[DIRECTIONS]: Skip any pictures. Repeat the data exactly, from its first line through the line that holds "SHOP (803, 96)", both included.

[SUPPLIED DATA]:

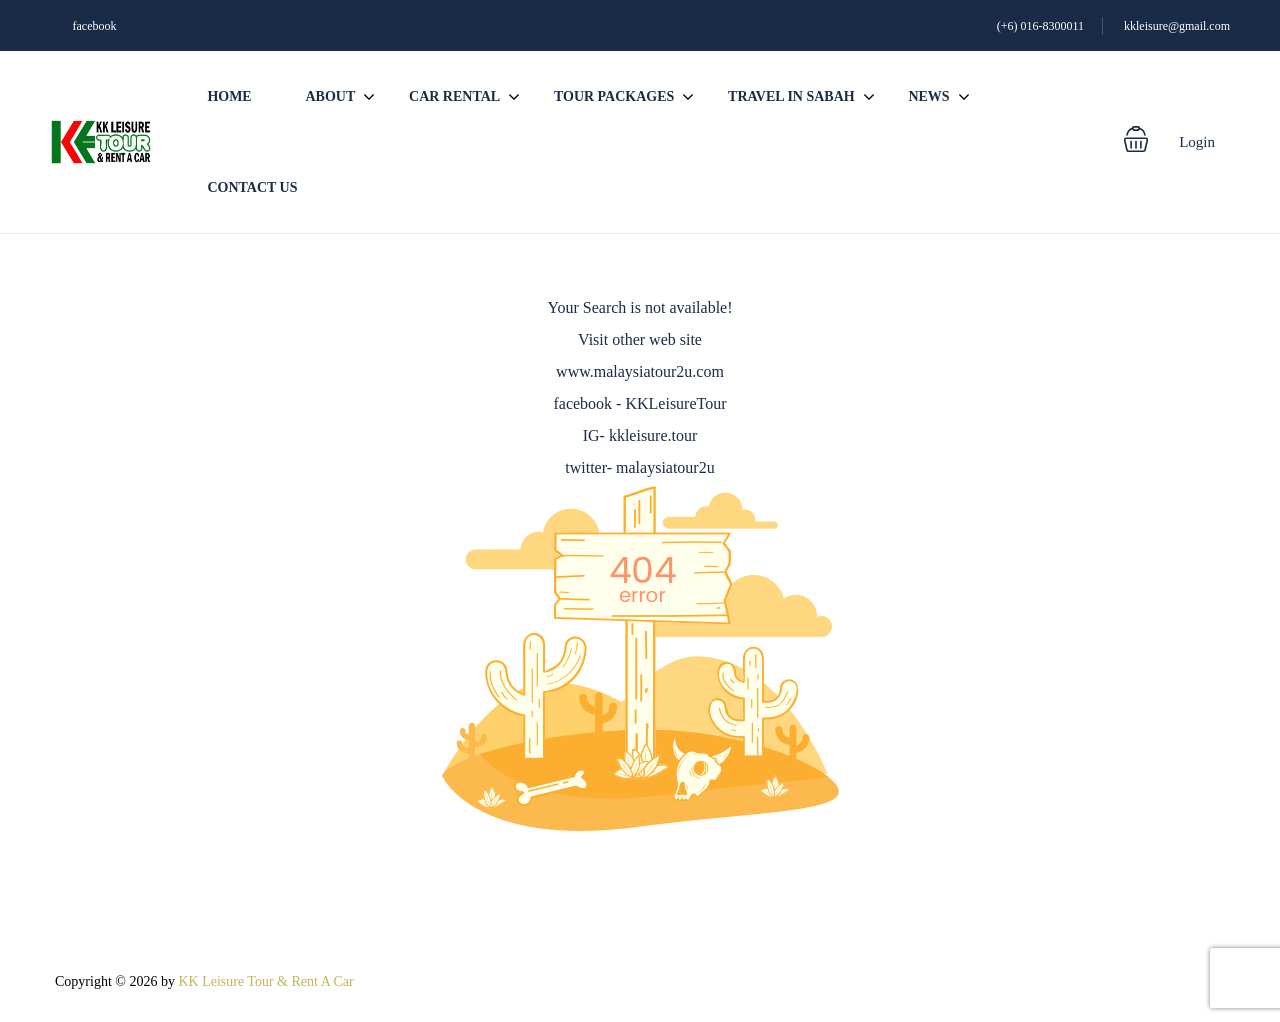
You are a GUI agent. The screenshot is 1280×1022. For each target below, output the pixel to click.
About (330, 96)
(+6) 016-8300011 (1040, 26)
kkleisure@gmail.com (1177, 26)
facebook (95, 26)
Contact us (252, 187)
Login (1197, 142)
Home (229, 96)
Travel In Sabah (791, 96)
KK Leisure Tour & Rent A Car (265, 981)
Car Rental (454, 96)
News (928, 96)
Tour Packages (614, 96)
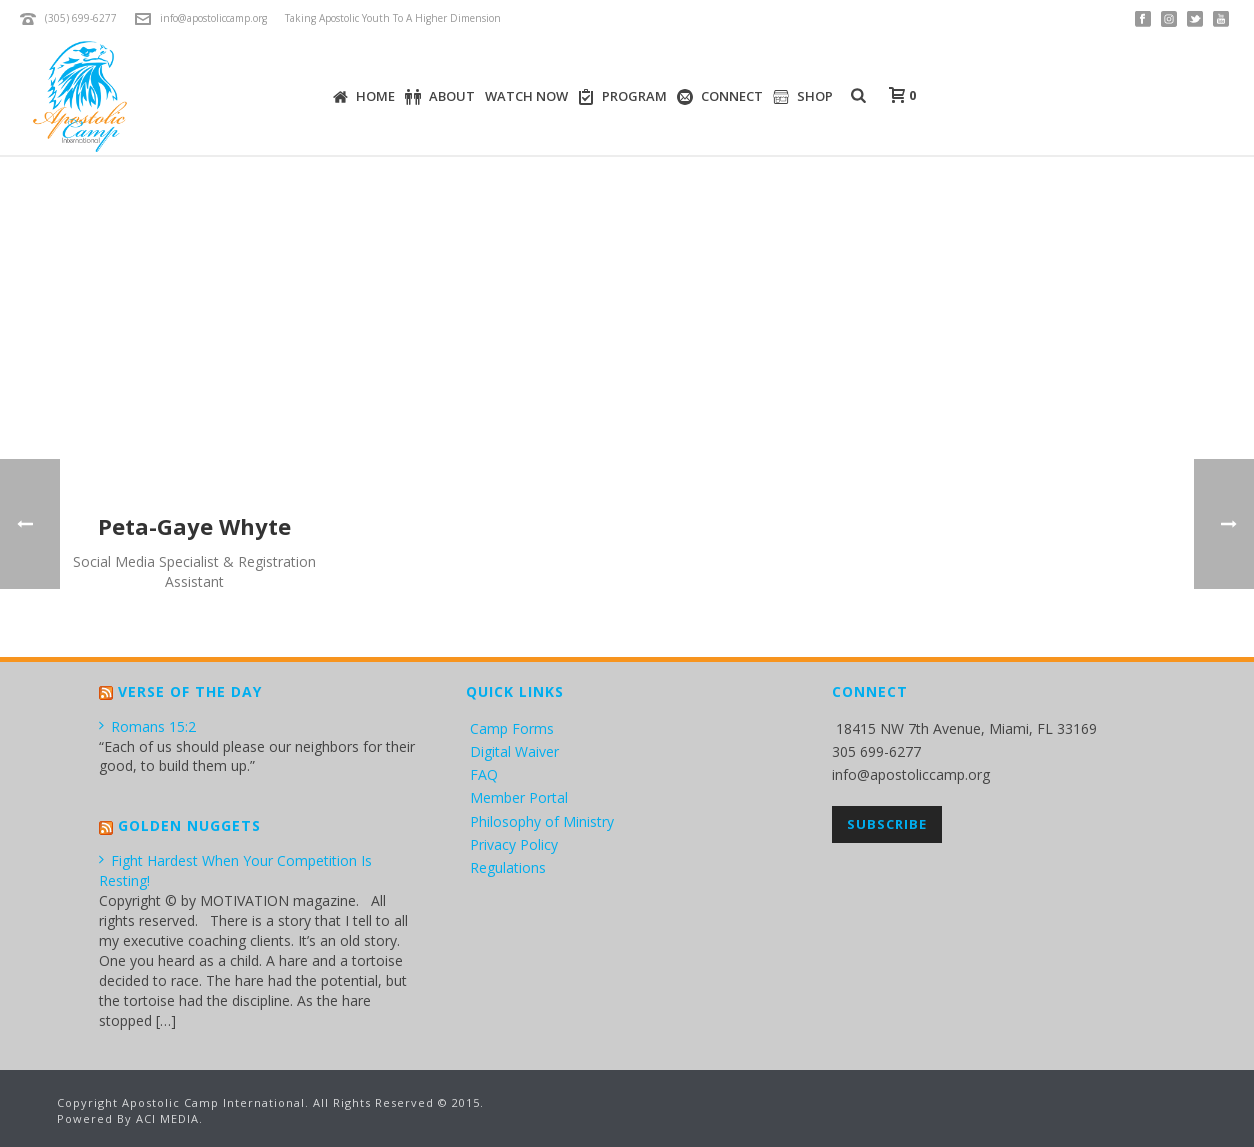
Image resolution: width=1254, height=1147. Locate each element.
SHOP (803, 96)
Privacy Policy (514, 844)
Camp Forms (512, 728)
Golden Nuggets (189, 825)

[SOLUTION TO THIS TASK]:
You are a GUI agent. The screenshot is 1280×1022. For each target below, output the pixel to click.
About (330, 96)
(+6) 016-8300011 (1040, 26)
kkleisure@gmail.com (1177, 26)
facebook (95, 26)
Contact us (252, 187)
Login (1197, 142)
Home (229, 96)
Travel In Sabah (791, 96)
KK Leisure Tour & Rent A Car (265, 981)
Car Rental (454, 96)
News (928, 96)
Tour Packages (614, 96)
Image resolution: width=1254, height=1147. Locate each element.
SHOP (803, 96)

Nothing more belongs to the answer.